- Your assignment -
Where a line below holds the string "медом", that line goes into the answer.
── Data records ──
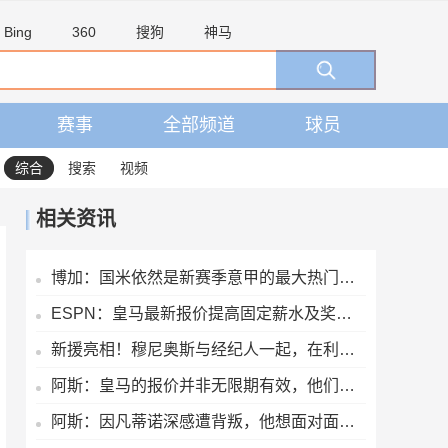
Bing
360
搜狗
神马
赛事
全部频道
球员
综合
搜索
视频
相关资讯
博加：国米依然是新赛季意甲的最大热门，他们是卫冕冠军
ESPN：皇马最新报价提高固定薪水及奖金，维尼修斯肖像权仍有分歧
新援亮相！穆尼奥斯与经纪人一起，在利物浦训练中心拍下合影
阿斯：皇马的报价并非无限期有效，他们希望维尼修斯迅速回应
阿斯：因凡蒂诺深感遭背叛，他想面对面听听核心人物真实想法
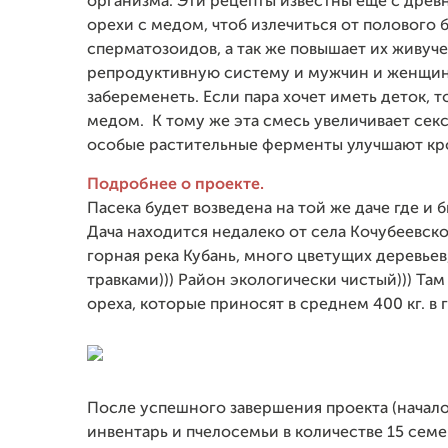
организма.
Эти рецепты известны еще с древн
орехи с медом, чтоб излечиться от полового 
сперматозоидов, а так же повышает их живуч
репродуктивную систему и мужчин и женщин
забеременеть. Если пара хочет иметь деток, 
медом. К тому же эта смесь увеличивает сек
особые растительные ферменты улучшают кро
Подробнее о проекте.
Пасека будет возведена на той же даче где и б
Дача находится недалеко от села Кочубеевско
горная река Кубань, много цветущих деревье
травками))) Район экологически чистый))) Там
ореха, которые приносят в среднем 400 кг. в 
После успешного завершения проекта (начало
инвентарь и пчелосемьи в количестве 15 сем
───
- Expected answer -
орехи с медом, чтоб излечиться от полового 
медом. К тому же эта смесь увеличивает сек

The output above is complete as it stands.